Aim of the task:
Reproduce only the lines below from the line containing "グ ホーム開幕戦 vs ヴェルス" to the line containing "benefits for regular", exactly as written, with both end lines kept. Omit the pictures.
+++++
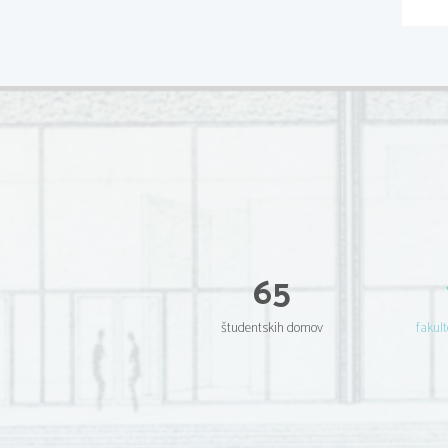
65
študentskih domov
fakult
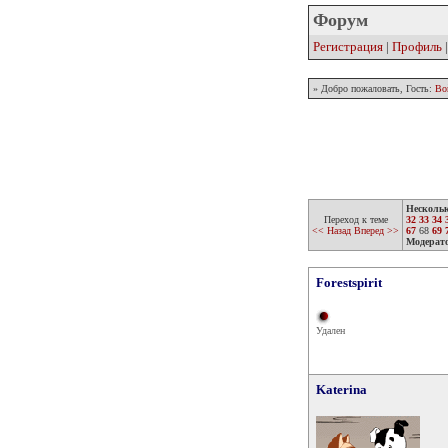
Форум
Регистрация
|
Профиль
» Добро пожаловать, Гость:
Во
Несколь
Переход к теме
32
33
34
<< Назад
Вперед >>
67
68
69
Модерат
Forestspirit
Удален
Katerina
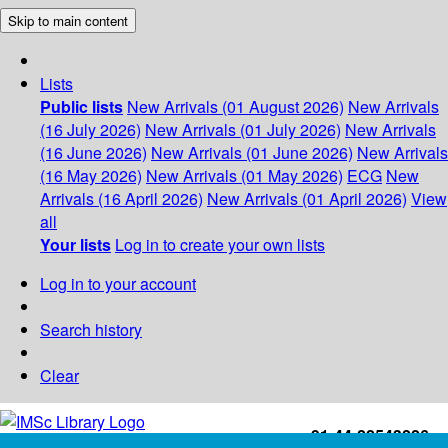
Skip to main content
Lists
Public lists
New Arrivals (01 August 2026)
New Arrivals
(16 July 2026)
New Arrivals (01 July 2026)
New Arrivals
(16 June 2026)
New Arrivals (01 June 2026)
New Arrivals
(16 May 2026)
New Arrivals (01 May 2026)
ECG
New
Arrivals (16 April 2026)
New Arrivals (01 April 2026)
View
all
Your lists
Log in to create your own lists
Log in to your account
Search history
Clear
+91-44-22543226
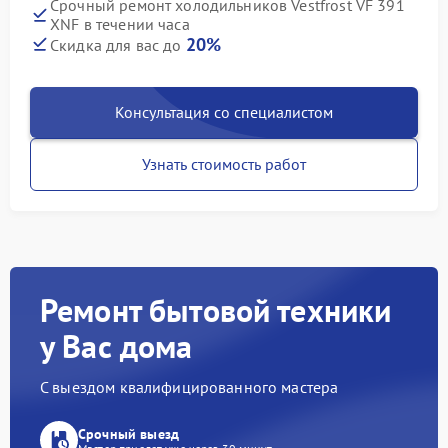
Срочный ремонт холодильников Vestfrost VF 391
XNF в течении часа
20%
Скидка для вас до
Консультация со специалистом
Узнать стоимость работ
Ремонт бытовой техники
у Вас дома
С выездом квалифицированного мастера
Срочный выезд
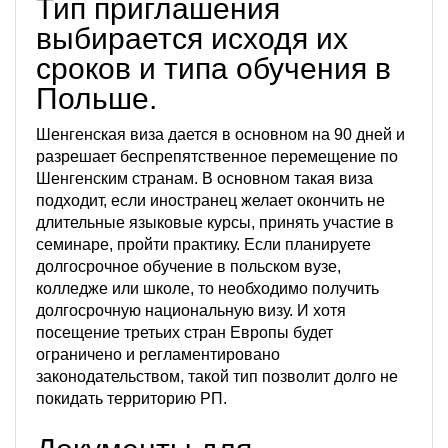
Тип приглашения
выбирается исходя их
сроков и типа обучения в
Польше.
Шенгенская виза дается в основном на 90 дней и
разрешает беспрепятственное перемещение по
Шенгенским странам. В основном такая виза
подходит, если иностранец желает окончить не
длительные языковые курсы, принять участие в
семинаре, пройти практику. Если планируете
долгосрочное обучение в польском вузе,
колледже или школе, то необходимо получить
долгосрочную национальную визу. И хотя
посещение третьих стран Европы будет
ограничено и регламентировано
законодательством, такой тип позволит долго не
покидать территорию РП.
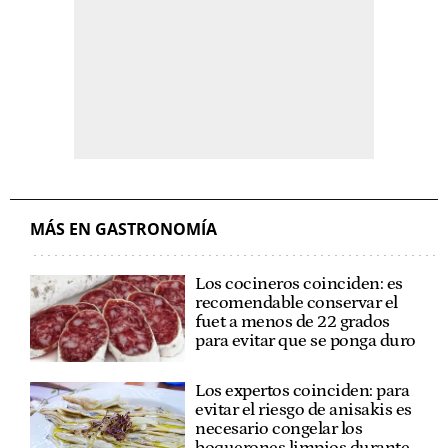
MÁS EN GASTRONOMÍA
Los cocineros coinciden: es
recomendable conservar el
fuet a menos de 22 grados
para evitar que se ponga duro
Los expertos coinciden: para
evitar el riesgo de anisakis es
necesario congelar los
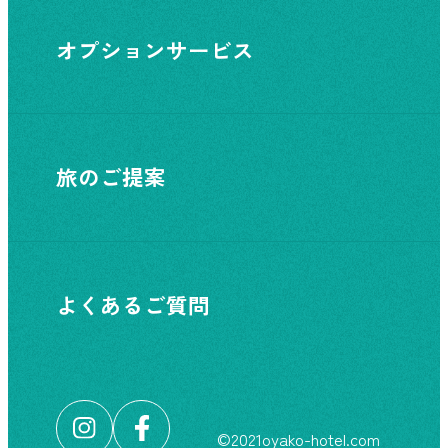
オプションサービス
旅のご提案
よくあるご質問
©︎2021oyako-hotel.com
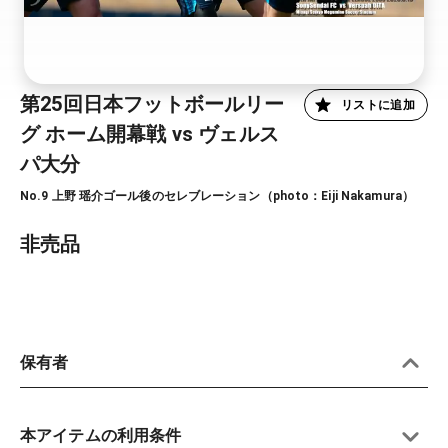
第25回日本フットボールリー
リストに追加
グ ホーム開幕戦 vs ヴェルス
パ大分
No.9 上野 瑶介ゴール後のセレブレーション（photo：Eiji Nakamura）
非売品
保有者
本アイテムの利用条件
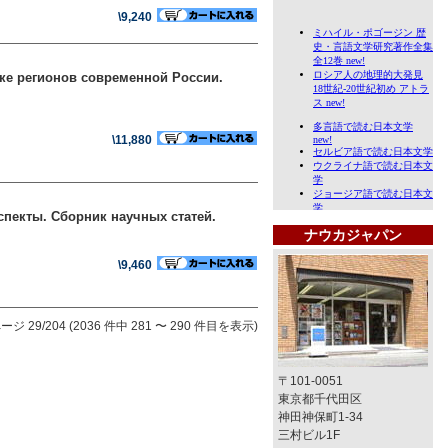
\9,240
ке регионов современной России.
\11,880
пекты. Сборник научных статей.
ナウカジャパン
\9,460
ージ 29/204 (2036 件中 281 〜 290 件目を表示)
〒101-0051
東京都千代田区
神田神保町1-34
三村ビル1F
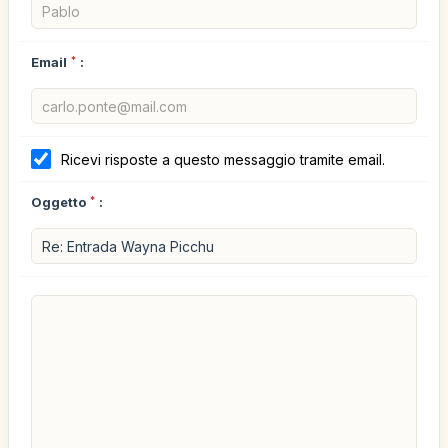
Email
*
:
Ricevi risposte a questo messaggio tramite email.
Oggetto
*
:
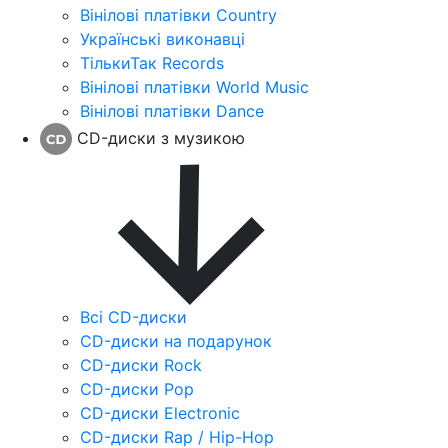
Вінілові платівки Country
Українські виконавці
ТількиТак Records
Вінілові платівки World Music
Вінілові платівки Dance
CD-диски з музикою
Всі CD-диски
CD-диски на подарунок
CD-диски Rock
CD-диски Pop
CD-диски Electronic
CD-диски Rap / Hip-Hop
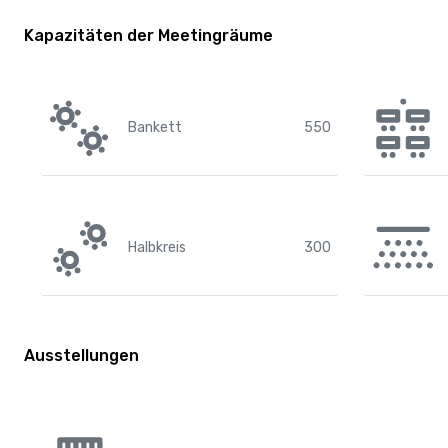
Kapazitäten der Meetingräume
Bankett
550
Halbkreis
300
Ausstellungen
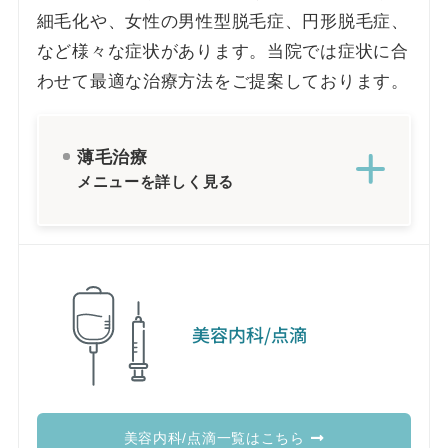
細毛化や、女性の男性型脱毛症、円形脱毛症、
など様々な症状があります。当院では症状に合
わせて最適な治療方法をご提案しております。
薄毛治療
メニューを詳しく見る
美容内科/点滴
美容内科/点滴一覧はこちら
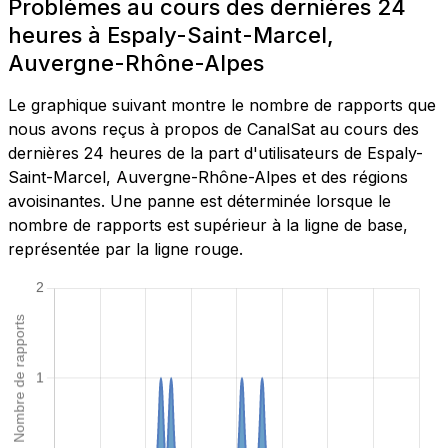
Problèmes au cours des dernières 24
heures à Espaly-Saint-Marcel,
Auvergne-Rhône-Alpes
Le graphique suivant montre le nombre de rapports que
nous avons reçus à propos de CanalSat au cours des
dernières 24 heures de la part d'utilisateurs de Espaly-
Saint-Marcel, Auvergne-Rhône-Alpes et des régions
avoisinantes. Une panne est déterminée lorsque le
nombre de rapports est supérieur à la ligne de base,
représentée par la ligne rouge.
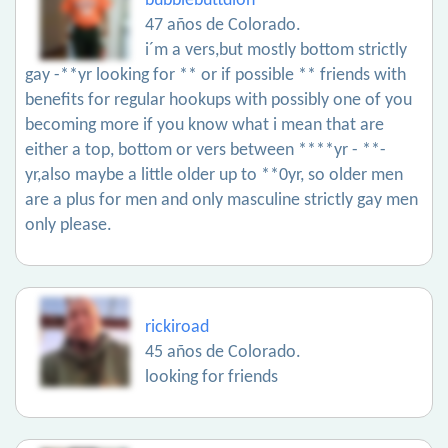
bubblebuttdion
47 años de Colorado.
i´m a vers,but mostly bottom strictly
gay -**yr looking for ** or if possible ** friends with
benefits for regular hookups with possibly one of you
becoming more if you know what i mean that are
either a top, bottom or vers between ****yr - **-
yr,also maybe a little older up to **0yr, so older men
are a plus for men and only masculine strictly gay men
only please.
rickiroad
45 años de Colorado.
looking for friends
+++++
Result of the task:
グ ホーム開幕戦 vs ヴェルス
パ大分
No.9 上野 瑶介ゴール後のセレブレーション（photo：Eiji Nakamura）
非売品
保有者
本アイテムの利用条件
\9,240
ке регионов современной России.
\11,880
пекты. Сборник научных статей.
ナウカジャパン
\9,460
ージ 29/204 (2036 件中 281 〜 290 件目を表示)
〒101-0051
東京都千代田区
神田神保町1-34
三村ビル1F
Email
*
:
Ricevi risposte a questo messaggio tramite email.
Oggetto
*
:
Вінілові платівки Country
Українські виконавці
ТількиТак Records
Вінілові платівки World Music
Вінілові платівки Dance
CD-диски з музикою
Всі CD-диски
CD-диски на подарунок
CD-диски Rock
CD-диски Pop
CD-диски Electronic
CD-диски Rap / Hip-Hop
Kapazitäten der Meetingräume
Bankett
550
Halbkreis
300
Ausstellungen
細毛化や、女性の男性型脱毛症、円形脱毛症、
など様々な症状があります。当院では症状に合
わせて最適な治療方法をご提案しております。
薄毛治療
メニューを詳しく見る
美容内科/点滴
美容内科/点滴一覧はこちら
Problèmes au cours des dernières 24
heures à Espaly-Saint-Marcel,
Auvergne-Rhône-Alpes
Le graphique suivant montre le nombre de rapports que
nous avons reçus à propos de CanalSat au cours des
dernières 24 heures de la part d'utilisateurs de Espaly-
Saint-Marcel, Auvergne-Rhône-Alpes et des régions
avoisinantes. Une panne est déterminée lorsque le
nombre de rapports est supérieur à la ligne de base,
représentée par la ligne rouge.
bubblebuttdion
47 años de Colorado.
i´m a vers,but mostly bottom strictly
gay -**yr looking for ** or if possible ** friends with
benefits for regular hookups with possibly one of you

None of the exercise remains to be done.